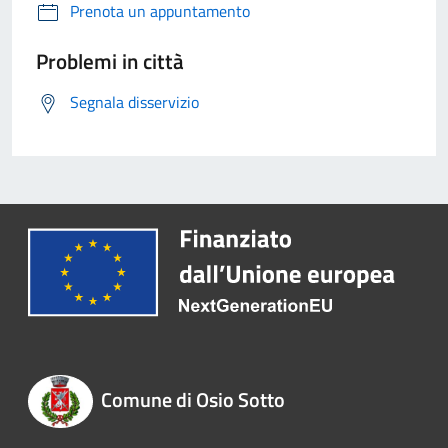
Prenota un appuntamento
Problemi in città
Segnala disservizio
Comune di Osio Sotto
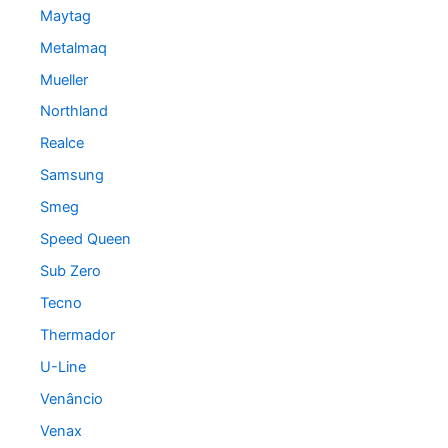
Maytag
Metalmaq
Mueller
Northland
Realce
Samsung
Smeg
Speed Queen
Sub Zero
Tecno
Thermador
U-Line
Venâncio
Venax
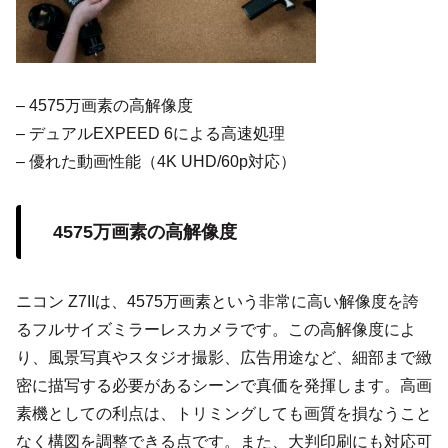
– 4575万画素の高解像度
– デュアルEXPEED 6による高速処理
– 優れた動画性能（4K UHD/60p対応）
4575万画素の高解像度
ニコン Z7IIは、4575万画素という非常に高い解像度を誇
るフルサイズミラーレスカメラです。この高解像度によ
り、風景写真やスタジオ撮影、広告用途など、細部まで緻
密に描写する必要があるシーンで真価を発揮します。高画
素機としての利点は、トリミングしても画質を損なうこと
なく構図を調整できる点です。また、大判印刷にも対応可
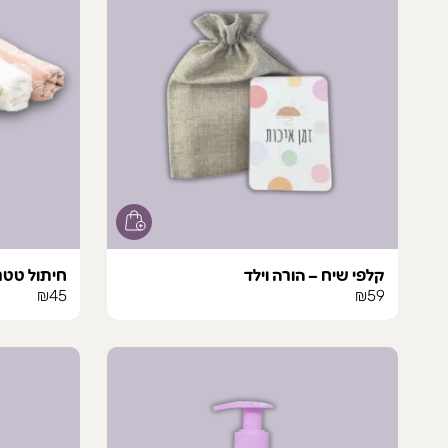
קלפי שיח – הורה וילד
חיתול טטר
₪
45
₪
59
למוצר
זה
יש
מספר
סוגים.
ניתן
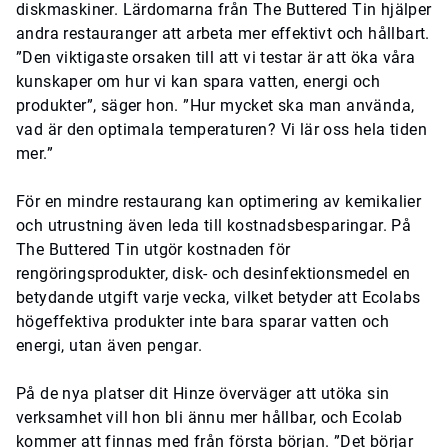
diskmaskiner. Lärdomarna från The Buttered Tin hjälper
andra restauranger att arbeta mer effektivt och hållbart.
”Den viktigaste orsaken till att vi testar är att öka våra
kunskaper om hur vi kan spara vatten, energi och
produkter”, säger hon. ”Hur mycket ska man använda,
vad är den optimala temperaturen? Vi lär oss hela tiden
mer.”
För en mindre restaurang kan optimering av kemikalier
och utrustning även leda till kostnadsbesparingar. På
The Buttered Tin utgör kostnaden för
rengöringsprodukter, disk- och desinfektionsmedel en
betydande utgift varje vecka, vilket betyder att Ecolabs
högeffektiva produkter inte bara sparar vatten och
energi, utan även pengar.
På de nya platser dit Hinze överväger att utöka sin
verksamhet vill hon bli ännu mer hållbar, och Ecolab
kommer att finnas med från första början. ”Det börjar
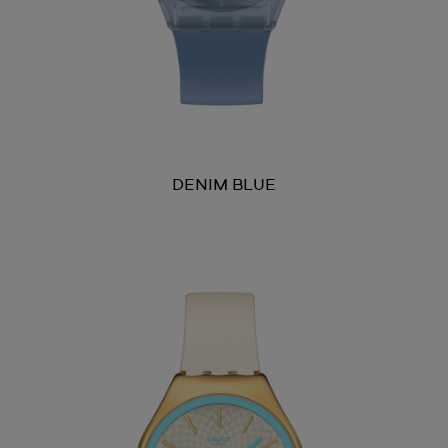
DENIM BLUE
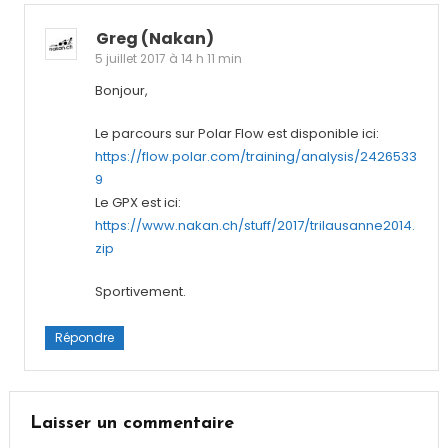
Greg (nakan)
5 juillet 2017 à 14 h 11 min
Bonjour,
Le parcours sur Polar Flow est disponible ici:
https://flow.polar.com/training/analysis/2426533
9
Le GPX est ici:
https://www.nakan.ch/stuff/2017/trilausanne2014.
zip
Sportivement.
Répondre
Laisser un commentaire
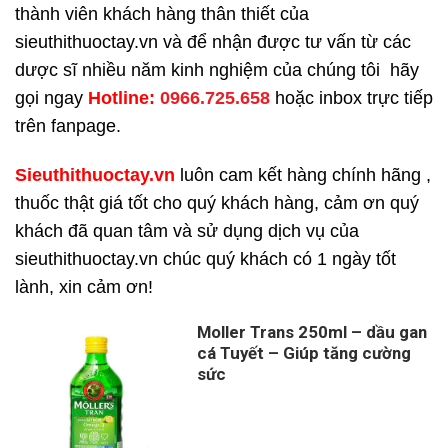
thành viên khách hàng thân thiết của
sieuthithuoctay.vn và để nhận được tư vấn từ các
dược sĩ nhiều năm kinh nghiệm của chúng tôi hãy
gọi ngay
H
otline:
0966.725.658
hoặc inbox trực tiếp
trên fanpage.
Sieuthithuoctay.vn
luôn cam kết hàng chính hãng ,
thuốc thật giá tốt cho quý khách hàng, cảm ơn quý
khách đã quan tâm và sử dụng dịch vụ của
sieuthithuoctay.vn chúc quý khách có 1 ngày tốt
lành, xin cảm ơn!
Moller Trans 250ml – dầu gan
cá Tuyết – Giúp tăng cường
sức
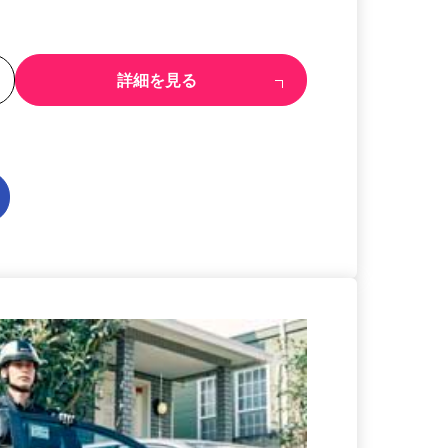
る
詳細を見る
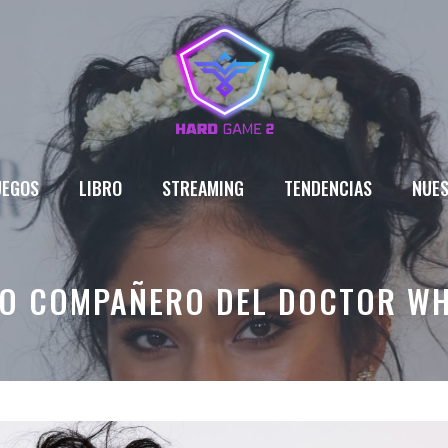
UEGOS
LIBRO
STREAMING
TENDENCIAS
NUES
VO COMPAÑERO DEL DOCTOR W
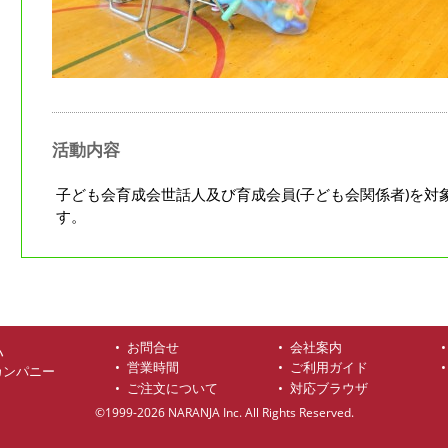
活動内容
子ども会育成会世話人及び育成会員(子ども会関係者)を対
す。
お問合せ
会社案内
ハ
営業時間
ご利用ガイド
カンパニー
ご注文について
対応ブラウザ
©1999-2026 NARANJA Inc. All Rights Reserved.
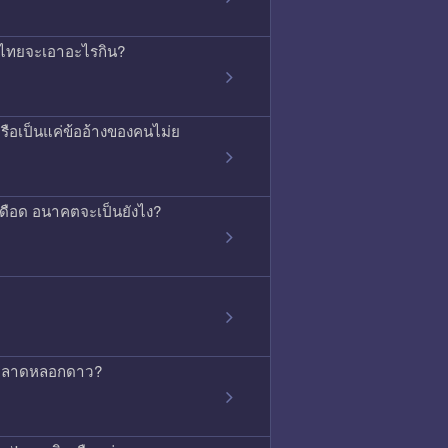
ค้าไทยจะเอาอะไรกิน?
ือเป็นแค่ข้ออ้างของคนไม่ย
ุเดือด อนาคตจะเป็นยังไง?
่การตลาดหลอกดาว?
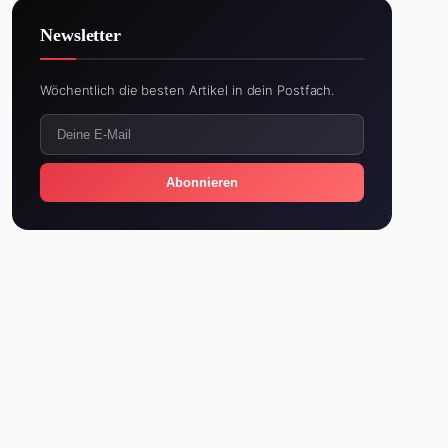
Newsletter
Wöchentlich die besten Artikel in dein Postfach.
Abonnieren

> Your goal
Please copy the records above word for word, omitting every picture.

> Answer to this task
Prenota un appuntamento
Problemi in città
Segnala disservizio
Comune di Osio Sotto
Maytag
Metalmaq
Mueller
Northland
Realce
Samsung
Smeg
Speed Queen
Sub Zero
Tecno
Thermador
U-Line
Venâncio
Venax
– 4575万画素の高解像度
– デュアルEXPEED 6による高速処理
– 優れた動画性能（4K UHD/60p対応）
4575万画素の高解像度
ニコン Z7IIは、4575万画素という非常に高い解像度を誇
るフルサイズミラーレスカメラです。この高解像度によ
り、風景写真やスタジオ撮影、広告用途など、細部まで緻
密に描写する必要があるシーンで真価を発揮します。高画
素機としての利点は、トリミングしても画質を損なうこと
なく構図を調整できる点です。また、大判印刷にも対応可
קלפי שיח – הורה וילד
חיתול טטר
₪
45
₪
59
למוצר
זה
יש
מספר
סוגים.
ניתן
diskmaskiner. Lärdomarna från The Buttered Tin hjälper
andra restauranger att arbeta mer effektivt och hållbart.
”Den viktigaste orsaken till att vi testar är att öka våra
kunskaper om hur vi kan spara vatten, energi och
produkter”, säger hon. ”Hur mycket ska man använda,
vad är den optimala temperaturen? Vi lär oss hela tiden
mer.”
För en mindre restaurang kan optimering av kemikalier
och utrustning även leda till kostnadsbesparingar. På
The Buttered Tin utgör kostnaden för
rengöringsprodukter, disk- och desinfektionsmedel en
betydande utgift varje vecka, vilket betyder att Ecolabs
högeffektiva produkter inte bara sparar vatten och
energi, utan även pengar.
På de nya platser dit Hinze överväger att utöka sin
verksamhet vill hon bli ännu mer hållbar, och Ecolab
kommer att finnas med från första början. ”Det börjar
DENIM BLUE
Greg (nakan)
5 juillet 2017 à 14 h 11 min
Bonjour,
Le parcours sur Polar Flow est disponible ici:
https://flow.polar.com/training/analysis/2426533
9
Le GPX est ici:
https://www.nakan.ch/stuff/2017/trilausanne2014.
zip
Sportivement.
Répondre
Laisser un commentaire
thành viên khách hàng thân thiết của
sieuthithuoctay.vn và để nhận được tư vấn từ các
dược sĩ nhiều năm kinh nghiệm của chúng tôi hãy
gọi ngay
H
otline:
0966.725.658
hoặc inbox trực tiếp
trên fanpage.
Sieuthithuoctay.vn
luôn cam kết hàng chính hãng ,
thuốc thật giá tốt cho quý khách hàng, cảm ơn quý
khách đã quan tâm và sử dụng dịch vụ của
sieuthithuoctay.vn chúc quý khách có 1 ngày tốt
lành, xin cảm ơn!
Moller Trans 250ml – dầu gan
cá Tuyết – Giúp tăng cường
sức
る
詳細を見る
UEGOS
LIBRO
STREAMING
TENDENCIAS
NUES
VO COMPAÑERO DEL DOCTOR W
活動内容
子ども会育成会世話人及び育成会員(子ども会関係者)を対
す。
お問合せ
会社案内
ハ
営業時間
ご利用ガイド
カンパニー
ご注文について
対応ブラウザ
©1999-2026 NARANJA Inc. All Rights Reserved.
ค้าไทยจะเอาอะไรกิน?
ือเป็นแค่ข้ออ้างของคนไม่ย
ุเดือด อนาคตจะเป็นยังไง?
่การตลาดหลอกดาว?
Newsletter
Wöchentlich die besten Artikel in dein Postfach.
Abonnieren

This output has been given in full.